Initially, while we were waiting for the A100s 80GB VRAM to come (yes, we're GPU-poor 😞), we decided to initially run a experiment fine-tuning zephyr-7b-sft-full
, which is the SFT fine-tuned version of mistral-7b-v0.1
with a curated version of the UltraChat dataset (200k rows), using DPO and LoRA.
For our experiment, we decided to use a modified version of the UltraFeedback dataset that instead of using the overall score for each response's critique, we compute the mean of preference rating scores (honesty, instruction-following, helpfulness, truthfulness) for each response. So on, the distribution is 0.0-5.0 instead of 0.0-10.0, as opposed to the pre-processed UltraFeedback dataset by the HuggingFace H4 Team.
Besides that, we slightly modified the alignment-handbook/scripts/run_dpo.py
script not to rely on the pre-defined data-processing defined at alignment-handbook/src/alignment/data.py
. Regarding the configuration used, we just re-used the configuration defined under alignment-handbook/recipes/zephyr-7b-beta/dpo/config_lora.yaml
, but adding some extra args such as the wandb
logging and also the mechanism to push to the HuggingFace Hub.

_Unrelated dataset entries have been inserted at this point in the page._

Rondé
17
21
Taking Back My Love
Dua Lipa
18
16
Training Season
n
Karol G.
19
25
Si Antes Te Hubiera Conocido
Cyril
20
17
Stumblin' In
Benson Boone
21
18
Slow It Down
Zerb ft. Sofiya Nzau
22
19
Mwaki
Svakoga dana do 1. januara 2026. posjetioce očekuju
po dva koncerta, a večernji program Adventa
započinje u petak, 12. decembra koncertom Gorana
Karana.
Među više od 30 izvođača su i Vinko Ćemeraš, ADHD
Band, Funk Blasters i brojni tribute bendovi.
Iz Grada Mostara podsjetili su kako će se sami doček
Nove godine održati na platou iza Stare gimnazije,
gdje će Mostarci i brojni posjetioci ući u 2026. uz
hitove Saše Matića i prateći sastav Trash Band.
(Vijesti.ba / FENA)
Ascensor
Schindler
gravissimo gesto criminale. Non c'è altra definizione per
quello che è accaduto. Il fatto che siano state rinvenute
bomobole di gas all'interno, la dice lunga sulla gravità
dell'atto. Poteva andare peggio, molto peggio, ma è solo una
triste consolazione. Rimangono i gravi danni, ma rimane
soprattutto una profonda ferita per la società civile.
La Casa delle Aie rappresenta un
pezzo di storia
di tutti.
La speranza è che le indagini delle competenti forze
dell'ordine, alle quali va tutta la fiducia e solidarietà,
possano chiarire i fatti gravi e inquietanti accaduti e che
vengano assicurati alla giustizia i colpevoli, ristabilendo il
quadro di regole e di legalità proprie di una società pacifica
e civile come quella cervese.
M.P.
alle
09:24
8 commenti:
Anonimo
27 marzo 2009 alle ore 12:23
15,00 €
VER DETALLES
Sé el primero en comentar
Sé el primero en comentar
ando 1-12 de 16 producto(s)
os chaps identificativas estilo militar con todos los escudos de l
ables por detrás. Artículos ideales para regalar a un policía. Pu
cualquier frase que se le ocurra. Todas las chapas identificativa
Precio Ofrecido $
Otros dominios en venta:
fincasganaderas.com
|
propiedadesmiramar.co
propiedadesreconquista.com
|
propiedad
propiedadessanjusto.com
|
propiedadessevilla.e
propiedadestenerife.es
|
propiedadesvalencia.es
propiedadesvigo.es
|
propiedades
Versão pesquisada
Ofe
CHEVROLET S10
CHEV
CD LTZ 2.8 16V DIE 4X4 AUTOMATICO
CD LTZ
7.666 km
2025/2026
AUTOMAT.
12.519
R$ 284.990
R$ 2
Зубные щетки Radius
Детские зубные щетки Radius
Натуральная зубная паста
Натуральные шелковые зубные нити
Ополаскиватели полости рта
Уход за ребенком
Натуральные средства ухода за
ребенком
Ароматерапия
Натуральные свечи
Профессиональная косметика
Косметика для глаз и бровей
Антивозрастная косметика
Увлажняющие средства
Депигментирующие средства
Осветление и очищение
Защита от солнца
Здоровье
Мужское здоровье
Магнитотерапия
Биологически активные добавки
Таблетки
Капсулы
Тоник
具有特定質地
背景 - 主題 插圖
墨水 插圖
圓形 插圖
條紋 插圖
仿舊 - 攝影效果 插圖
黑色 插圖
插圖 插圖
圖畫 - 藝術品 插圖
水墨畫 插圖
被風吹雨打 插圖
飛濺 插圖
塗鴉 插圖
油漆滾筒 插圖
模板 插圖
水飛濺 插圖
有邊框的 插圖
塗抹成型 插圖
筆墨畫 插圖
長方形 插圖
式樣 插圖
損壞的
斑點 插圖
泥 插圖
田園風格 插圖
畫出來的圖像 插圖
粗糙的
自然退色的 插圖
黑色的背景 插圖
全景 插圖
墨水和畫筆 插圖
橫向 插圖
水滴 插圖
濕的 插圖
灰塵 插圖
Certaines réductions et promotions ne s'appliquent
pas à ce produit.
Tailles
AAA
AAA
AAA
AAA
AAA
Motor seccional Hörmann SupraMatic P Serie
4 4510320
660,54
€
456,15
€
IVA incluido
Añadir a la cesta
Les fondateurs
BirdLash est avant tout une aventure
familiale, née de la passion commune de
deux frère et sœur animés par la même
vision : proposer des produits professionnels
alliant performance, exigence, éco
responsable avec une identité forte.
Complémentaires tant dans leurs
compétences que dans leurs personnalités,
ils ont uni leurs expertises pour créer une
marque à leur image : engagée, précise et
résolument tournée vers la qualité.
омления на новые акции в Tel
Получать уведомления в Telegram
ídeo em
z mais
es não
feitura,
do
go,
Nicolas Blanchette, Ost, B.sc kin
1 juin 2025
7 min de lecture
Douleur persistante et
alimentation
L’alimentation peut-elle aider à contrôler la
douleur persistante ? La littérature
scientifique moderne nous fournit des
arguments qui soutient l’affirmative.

Model in the HuggingFace Hub available at https://huggingface.co/argilla/notus-7b-v1-lora
Note that we also had to define a script named upload.py
in order to merge and upload the merged model into the HuggingFace Hub instead of only the adapters, that you can also find at https://huggingface.co/argilla/notus-7b-v1-lora-adapter
Once we trained the LoRA adapters and tested the performance of it, we were happy with the results so we decided to run the full DPO fine-tuning instead. But as mentioned before, we (in Europe, or at least us) are GPU-poor, meaning that it was a hustle to be able to get some on demand VMs with 8 x A100 80GB VRAM and even the availability for 8 x A100 40GB VRAM was also lacking.

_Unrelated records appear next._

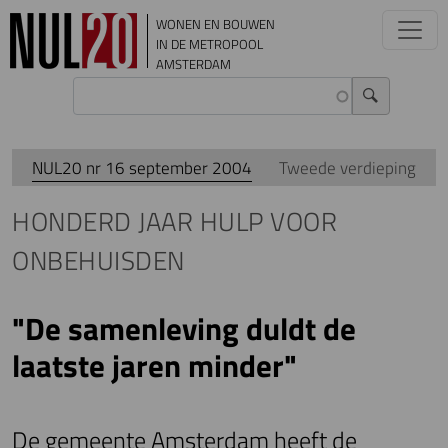
Overslaan en naar de inhoud gaan
WONEN EN BOUWEN
IN DE METROPOOL
AMSTERDAM
NUL20 nr 16 september 2004
Tweede verdieping
HONDERD JAAR HULP VOOR
ONBEHUISDEN
"De samenleving duldt de
laatste jaren minder"
De gemeente Amsterdam heeft de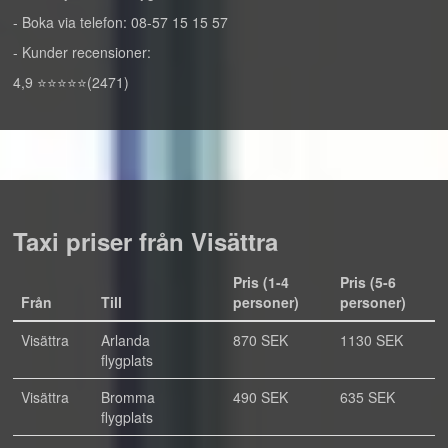
- Boka via telefon: 08-57 15 15 57
- Kunder recensioner:
4,9 ⭐⭐⭐⭐⭐(2471)
Taxi priser från Visättra
Pris (1-4
Pris (5-6
Från
Till
personer)
personer)
Visättra
Arlanda
870 SEK
1130 SEK
flygplats
Visättra
Bromma
490 SEK
635 SEK
flygplats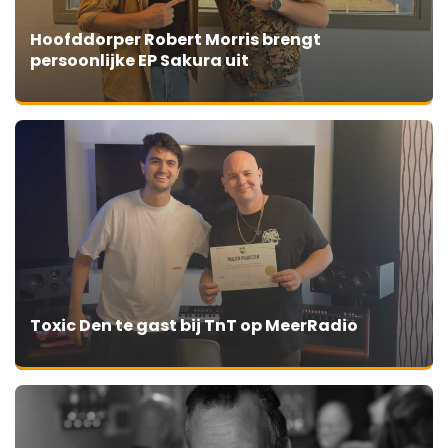
Hoofddorper Robert Morris brengt
persoonlijke EP Sakura uit
Toxic Den te gast bij TnT op MeerRadio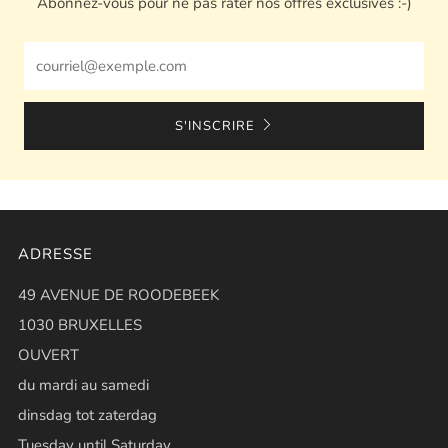
Abonnez-vous pour ne pas rater nos offres exclusives :-)
Email
S'INSCRIRE
ADRESSE
49 AVENUE DE ROODEBEEK
1030 BRUXELLES
OUVERT
du mardi au samedi
dinsdag tot zaterdag
Tuesday until Saturday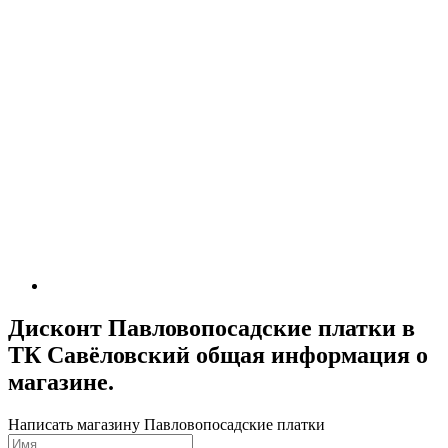
Дисконт Павловопосадские платки в
ТК Савёловский общая информация о
магазине.
Написать магазину Павловопосадские платки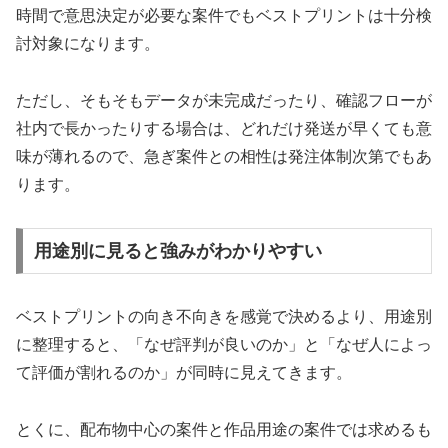
時間で意思決定が必要な案件でもベストプリントは十分検
討対象になります。
ただし、そもそもデータが未完成だったり、確認フローが
社内で長かったりする場合は、どれだけ発送が早くても意
味が薄れるので、急ぎ案件との相性は発注体制次第でもあ
ります。
用途別に見ると強みがわかりやすい
ベストプリントの向き不向きを感覚で決めるより、用途別
に整理すると、「なぜ評判が良いのか」と「なぜ人によっ
て評価が割れるのか」が同時に見えてきます。
とくに、配布物中心の案件と作品用途の案件では求めるも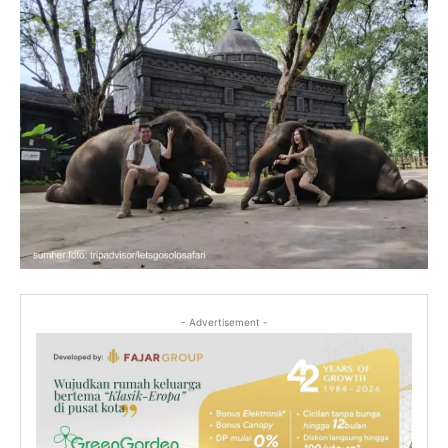
- Advertisement -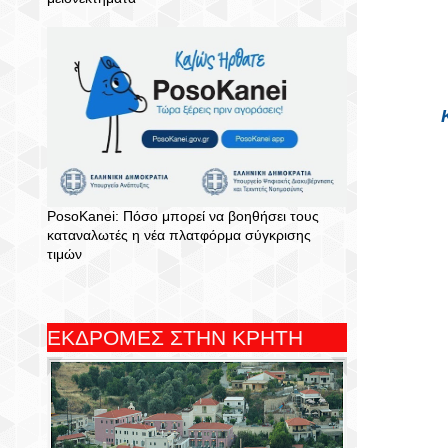
PosoKanei: Πόσο μπορεί να βοηθήσει τους
καταναλωτές η νέα πλατφόρμα σύγκρισης
τιμών
ΕΚΔΡΟΜΕΣ ΣΤΗΝ ΚΡΗΤΗ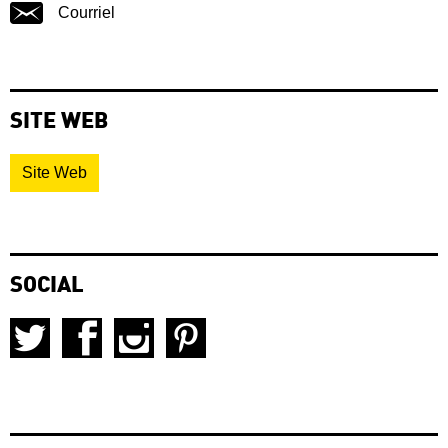
Courriel
SITE WEB
Site Web
SOCIAL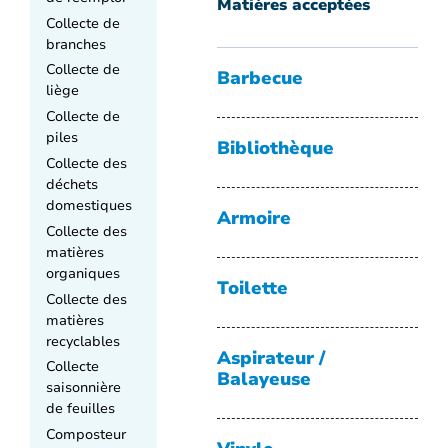
Matières acceptées
Collecte de
branches
Collecte de
Barbecue
liège
Collecte de
piles
Bibliothèque
Collecte des
déchets
domestiques
Armoire
Collecte des
matières
organiques
Toilette
Collecte des
matières
recyclables
Aspirateur /
Collecte
Balayeuse
saisonnière
de feuilles
Composteur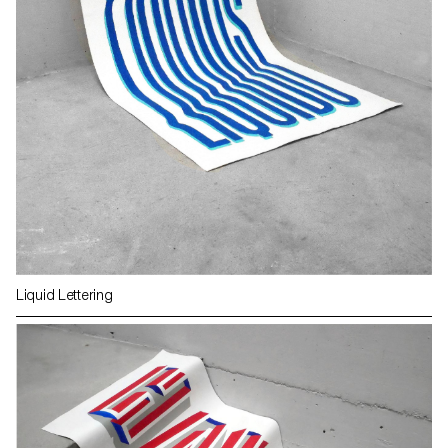
Liquid Lettering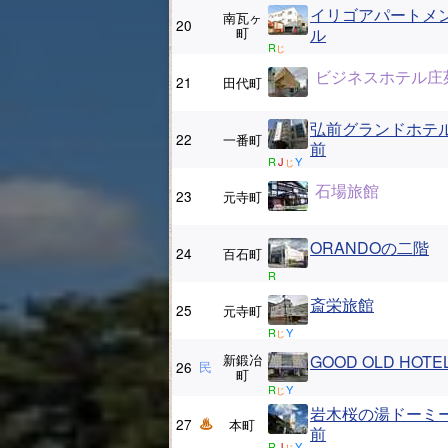
イリゴアパートメ
南瓦ヶ
20
町
ル
R
じ
ビジネスホテル庄
21
田代町
弘前グランドホテル
22
一番町
前
R
J
Y
じ
石場旅館
23
元寺町
ORANDOの二階
24
百石町
R
斎栄旅館
25
元寺町
R
Y
じ
新鍛冶
GOOD OLD HOTE
26
民
町
R
Y
じ
岩木桜の湯ドーミ
27
本町
前
R
J
Y
じ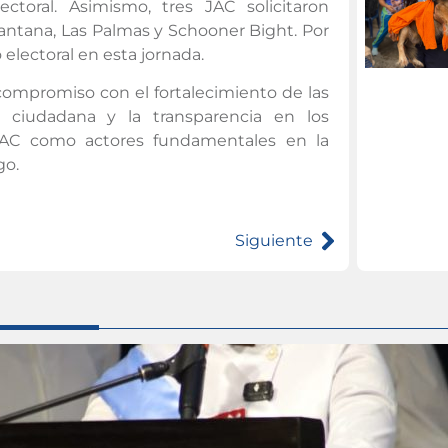
toral. Asimismo, tres JAC solicitaron
 Santana, Las Palmas y Schooner Bight. Por
o electoral en esta jornada.
ompromiso con el fortalecimiento de las
ón ciudadana y la transparencia en los
 JAC como actores fundamentales en la
go.
Siguiente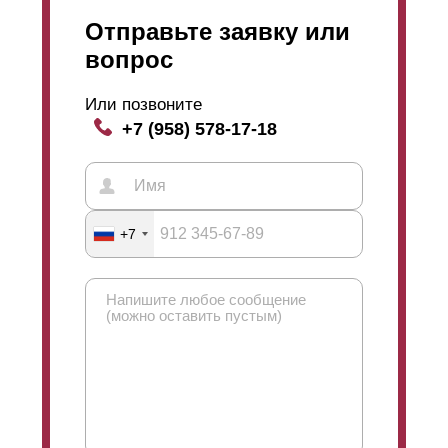
Отправьте заявку или
вопрос
Или позвоните
+7 (958) 578-17-18
+7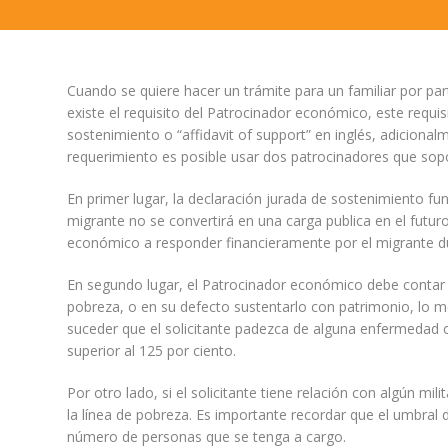
Cuando se quiere hacer un trámite para un familiar por p
existe el requisito del Patrocinador económico, este requ
sostenimiento o “affidavit of support” en inglés, adicional
requerimiento es posible usar dos patrocinadores que sopo
En primer lugar, la declaración jurada de sostenimiento fu
migrante no se convertirá en una carga publica en el futur
económico a responder financieramente por el migrante du
En segundo lugar, el Patrocinador económico debe contar c
pobreza, o en su defecto sustentarlo con patrimonio, lo 
suceder que el solicitante padezca de alguna enfermedad 
superior al 125 por ciento.
Por otro lado, si el solicitante tiene relación con algún mil
la línea de pobreza. Es importante recordar que el umbral 
número de personas que se tenga a cargo.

At first we decided to use GCP as our cloud provider which went great for some days and we were able to fine-tune the LoRA model on spot VMs, we could even get to use the 8 x A100 80GB thanks to the GCP person that contacted us to arrange everything, but again, just on spot, so we were able to run some experiments (expensive ones 😭) but the VMs kept on being preempted. So then we decided to give Lambda Labs a try and it was pretty easy and smooth to get the 8 x A100 40GB VMs up and running on demand.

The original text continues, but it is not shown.